- Intrinsic factors are mainly age-related; with variable expression according to genetic factors and hormonal status (i.e. oestrogenic deficiency induces a loss of 30% of collagen in the 4 years following the menopause). At the cellular level, the length of telomeres at the ends of chromosomes gradually shortens resulting in cellular alterations in function. DNA repair capacity and proteins such as P53 decrease resulting in less cell renewal. Clinically, we observe on non-photo exposed areas, a skin that is thinned, drier, withered, less pigmented, and less toned.
- Extrinsic factors are mainly UV exposure-related, which induces lesions at the epidermis (UVB) and dermis (UVA) but also includes pollution (ozone) exposure, alcohol and tobacco use. At the cellular level, these factors are a source of free radical production (i.e. oxidative stress), with deterioration of DNA and repair systems. Clinically, a solar elastosis is observed on photo exposed areas resulting in skin that is rough, yellow, flabby, atrophic with deep wrinkles and irregularities of pigmentation.
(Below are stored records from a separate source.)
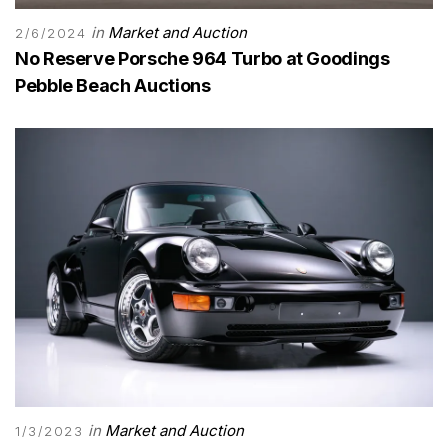
in
Market and Auction
2/6/2024
No Reserve Porsche 964 Turbo at Goodings
Pebble Beach Auctions
in
Market and Auction
1/3/2023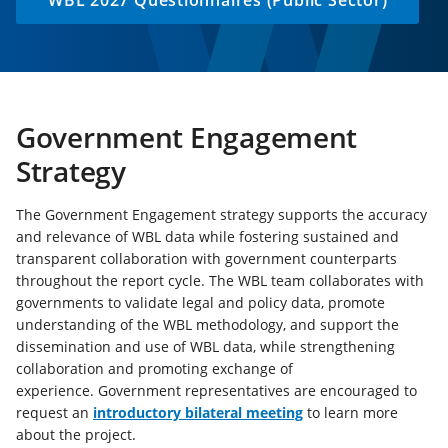
WBL 2027 Questionnaires (Public Sector)
Government Engagement
Strategy
The Government Engagement strategy supports the accuracy
and relevance of WBL data while fostering sustained and
transparent collaboration with government counterparts
throughout the report cycle. The WBL team collaborates with
governments to validate legal and policy data, promote
understanding of the WBL methodology, and support the
dissemination and use of WBL data, while strengthening
collaboration and promoting exchange of
experience. Government representatives are encouraged to
(opens
request an
introductory bilateral meeting
to learn more
in
about the project.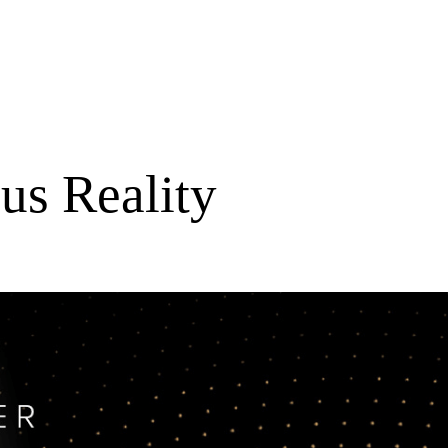
us Reality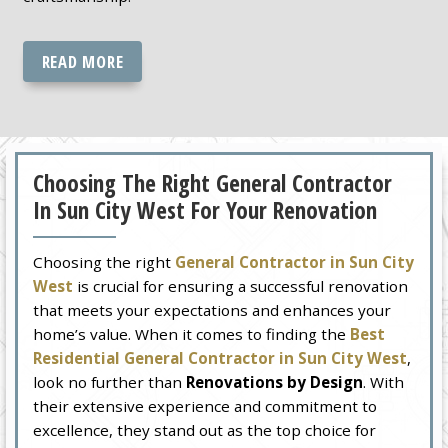
READ MORE
Choosing The Right General Contractor
In Sun City West For Your Renovation
Choosing the right
General Contractor in Sun City
West
is crucial for ensuring a successful renovation
that meets your expectations and enhances your
home’s value. When it comes to finding the
Best
Residential General Contractor in Sun City West
,
look no further than
Renovations by Design
. With
their extensive experience and commitment to
excellence, they stand out as the top choice for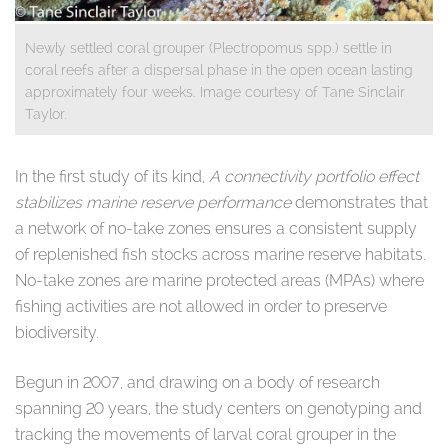
Newly settled coral grouper (Plectropomus spp.) settle in
coral reefs after a dispersal phase in the open ocean lasting
approximately four weeks. Image courtesy of Tane Sinclair
Taylor.
​In the first study of its kind,
A connectivity portfolio effect
stabilizes marine reserve performance
demonstrates that
a network of no-take zones ensures a consistent supply
of replenished fish stocks across marine reserve habitats.
No-take zones are marine protected areas (MPAs) where
fishing activities are not allowed in order to preserve
biodiversity.
Begun in 2007, and drawing on a body of research
spanning 20 years, the study centers on genotyping and
tracking the movements of larval coral grouper in the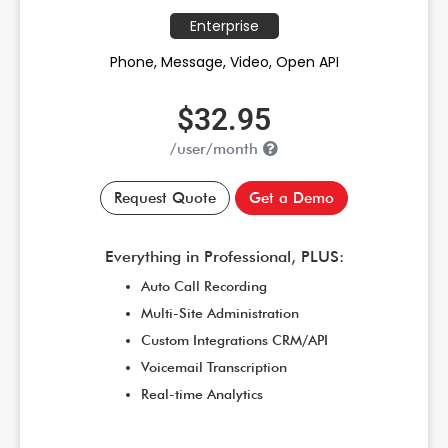
Enterprise
Phone, Message, Video, Open API
$32.95
/user/month
Request Quote
Get a Demo
Everything in Professional, PLUS:
Auto Call Recording
Multi-Site Administration
Custom Integrations CRM/API
Voicemail Transcription
Real-time Analytics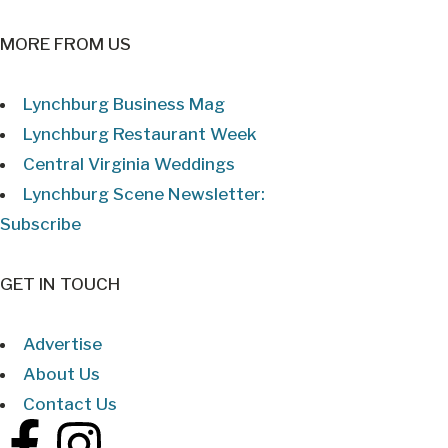
MORE FROM US
Lynchburg Business Mag
Lynchburg Restaurant Week
Central Virginia Weddings
Lynchburg Scene Newsletter:
Subscribe
GET IN TOUCH
Advertise
About Us
Contact Us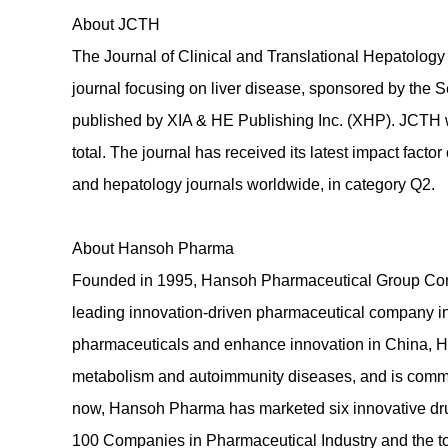
About JCTH
The Journal of Clinical and Translational Hepatolo
journal focusing on liver disease, sponsored by the 
published by XIA & HE Publishing Inc. (XHP). JCTH 
total. The journal has received its latest impact fac
and hepatology journals worldwide, in category Q2.
About Hansoh Pharma
Founded in 1995, Hansoh Pharmaceutical Group Comp
leading innovation-driven pharmaceutical company in 
pharmaceuticals and enhance innovation in China, H
metabolism and autoimmunity diseases, and is commi
now, Hansoh Pharma has marketed six innovative drug
100 Companies in Pharmaceutical Industry and the to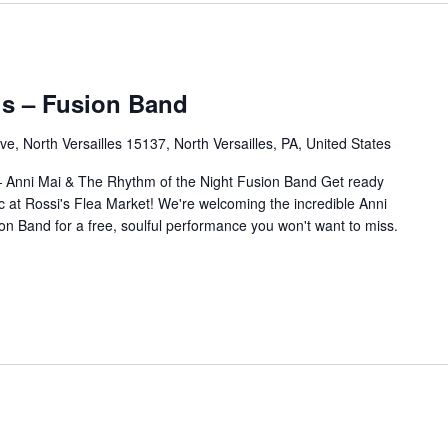
’s – Fusion Band
e, North Versailles 15137, North Versailles, PA, United States
— Anni Mai & The Rhythm of the Night Fusion Band Get ready
c at Rossi's Flea Market! We're welcoming the incredible Anni
n Band for a free, soulful performance you won't want to miss.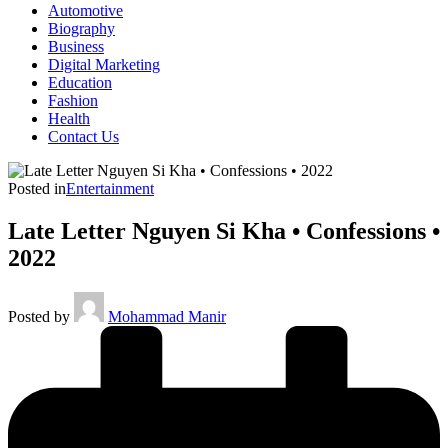
Automotive
Biography
Business
Digital Marketing
Education
Fashion
Health
Contact Us
Posted in
Entertainment
Late Letter Nguyen Si Kha • Confessions •
2022
Posted by
Mohammad Manir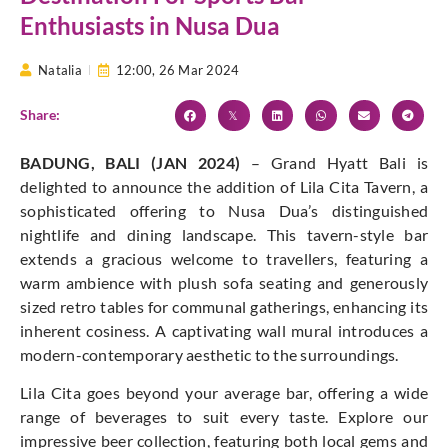
Enthusiasts in Nusa Dua
Natalia
12:00,
26 Mar 2024
Share:
BADUNG, BALI (JAN 2024)
– Grand Hyatt Bali is
delighted to announce the addition of Lila Cita Tavern, a
sophisticated offering to Nusa Dua’s distinguished
nightlife and dining landscape. This tavern-style bar
extends a gracious welcome to travellers, featuring a
warm ambience with plush sofa seating and generously
sized retro tables for communal gatherings, enhancing its
inherent cosiness. A captivating wall mural introduces a
modern-contemporary aesthetic to the surroundings.
Lila Cita goes beyond your average bar, offering a wide
range of beverages to suit every taste. Explore our
impressive beer collection, featuring both local gems and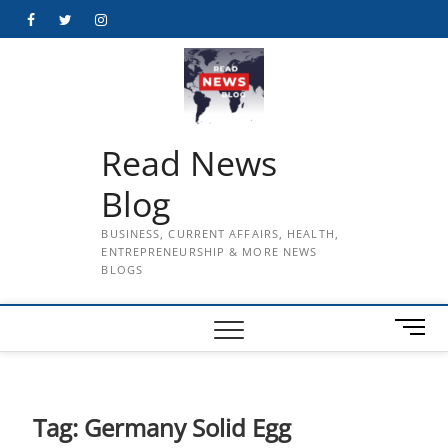
Skip
Facebook
Twitter
Instagram
to
content
Read News
Blog
BUSINESS, CURRENT AFFAIRS, HEALTH,
ENTREPRENEURSHIP & MORE NEWS
BLOGS
M
e
n
u
B
Tag:
Germany Solid Egg
u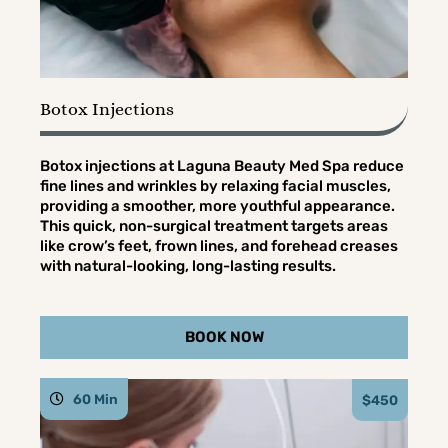
Botox Injections
Botox injections at Laguna Beauty Med Spa reduce
fine lines and wrinkles by relaxing facial muscles,
providing a smoother, more youthful appearance.
This quick, non-surgical treatment targets areas
like crow’s feet, frown lines, and forehead creases
with natural-looking, long-lasting results.
BOOK NOW
60 Min
$450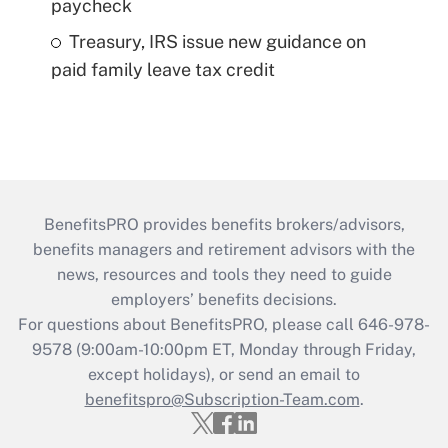
paycheck
Treasury, IRS issue new guidance on
paid family leave tax credit
BenefitsPRO provides benefits brokers/advisors,
benefits managers and retirement advisors with the
news, resources and tools they need to guide
employers’ benefits decisions.
For questions about BenefitsPRO, please call 646-978-
9578 (9:00am-10:00pm ET, Monday through Friday,
except holidays), or send an email to
benefitspro@Subscription-Team.com
.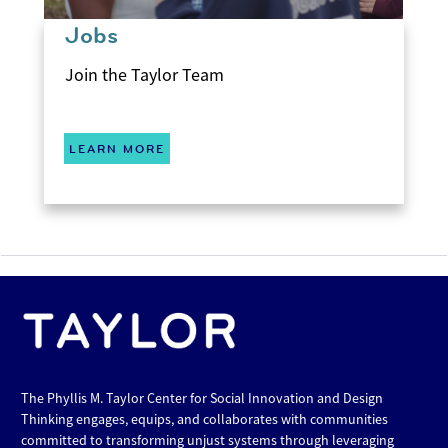
Jobs
Join the Taylor Team
LEARN MORE
The Phyllis M. Taylor Center for Social Innovation and Design
Thinking engages, equips, and collaborates with communities
committed to transforming unjust systems through leveraging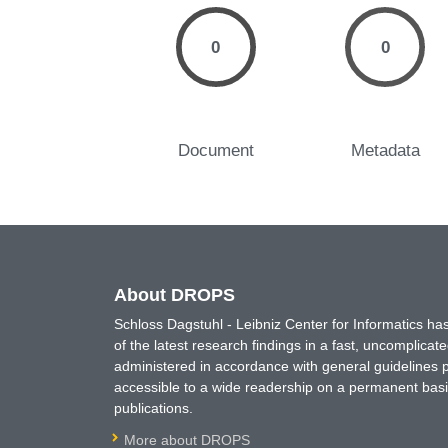
0
0
Document
Metadata
About DROPS
Schloss Dagstuhl - Leibniz Center for Informatics 
of the latest research findings in a fast, uncomplica
administered in accordance with general guidelines pe
accessible to a wide readership on a permanent basis
publications.
More about DROPS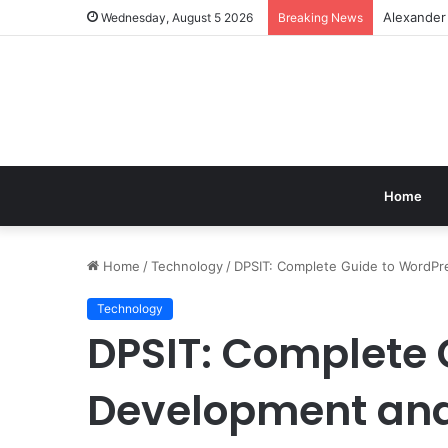
Alexander
Wednesday, August 5 2026
Breaking News
Home
Home
/
Technology
/
DPSIT: Complete Guide to WordPre
Technology
DPSIT: Complete 
Development and 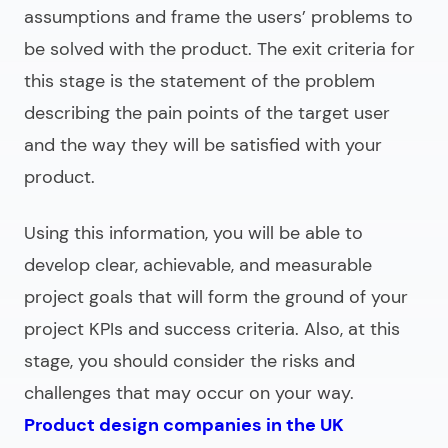
assumptions and frame the users’ problems to
be solved with the product. The exit criteria for
this stage is the statement of the problem
describing the pain points of the target user
and the way they will be satisfied with your
product.
Using this information, you will be able to
develop clear, achievable, and measurable
project goals that will form the ground of your
project KPIs and success criteria. Also, at this
stage, you should consider the risks and
challenges that may occur on your way.
Product design companies in the UK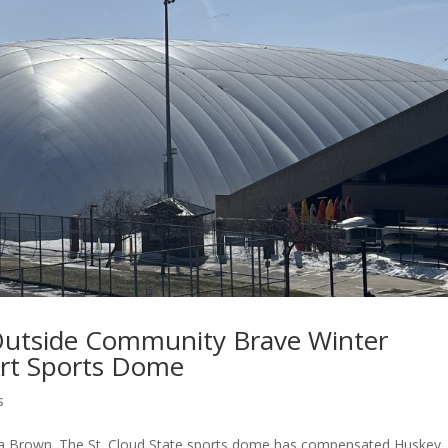
 Outside Community Brave Winter
Art Sports Dome
s
hua Brown. The St. Cloud State sports dome has compensated Huskey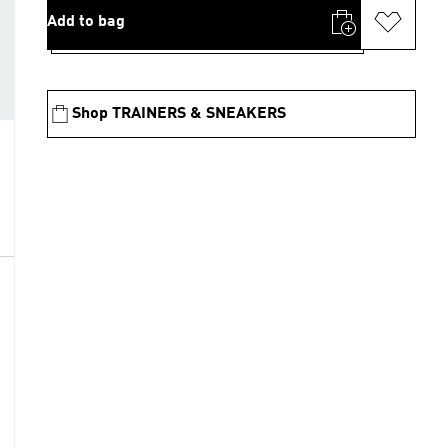
Add to bag
Shop TRAINERS & SNEAKERS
- Biometrology is a fiels of non-invasive evaluation technics focused on skin’s innate biophysical responses using various imaging and applied energy technologies .Prime examples of these are Laser Doppler, Corneometer, Ballistometry and Ultrasound to name a few. Data are obtained with precise controls which are based on reproducible, calibrated and controlled processes of data collection. The application of skin metrology spans from normal healthy skin function to stressed and even pathological conditions. Because the skin is a highly variable organ designed to acclimate and respond to environmental stresses both acute and chronic, tracking these changes, to understand or correct the aging process, is paramount to the development of any new technology.
- Cosmetic products play a growing role in the well-being of individuals as they age. As early as 1994, WHO defined an individual’s health as a complete state of well-being – not only physical but also psychological and social collectively. This triad is particularly true for seniors who care less about their physical appearance than their physical condition and quality of life (general form, mood and attractiveness).
Today, advertising and new product developments highlight integrative beauty that sublimates beauty at any age. Anti-aging claims are abandoned in favor of pro-aging, creating new opportunities for growth. As a result, it becomes essential to assess the impact of cosmetic products on the emotional aspect. Emotions can be understood through 3 components: expressive (behavioral), visceral (physiological) and subjective (psychometry). This last component is very often employed in cosmetics, due to its ease of use and its relevance. Thanks to standardized and objective questionnaires, subjects are asked to document and quantify the intensity of their emotional engagement (joy, relaxation, excitement, etc.) or the frequency of well-being situations.
Understanding the mechanisms behind skin aging has led to creative technologies design to slow down the signs of aging, accompany physical changes and promote sense of well-being. Developing studies that encompass the physiological/biophysical, behavioral and subjective aspects of skin care product performance to understand the relationship between mechanism of action and consumer perception are key to successful product development. Adopting standardized processes as part of a comprehensive testing protocol not only contributes to a better reliability of research results, but also allows for the industry to properly peer review published results.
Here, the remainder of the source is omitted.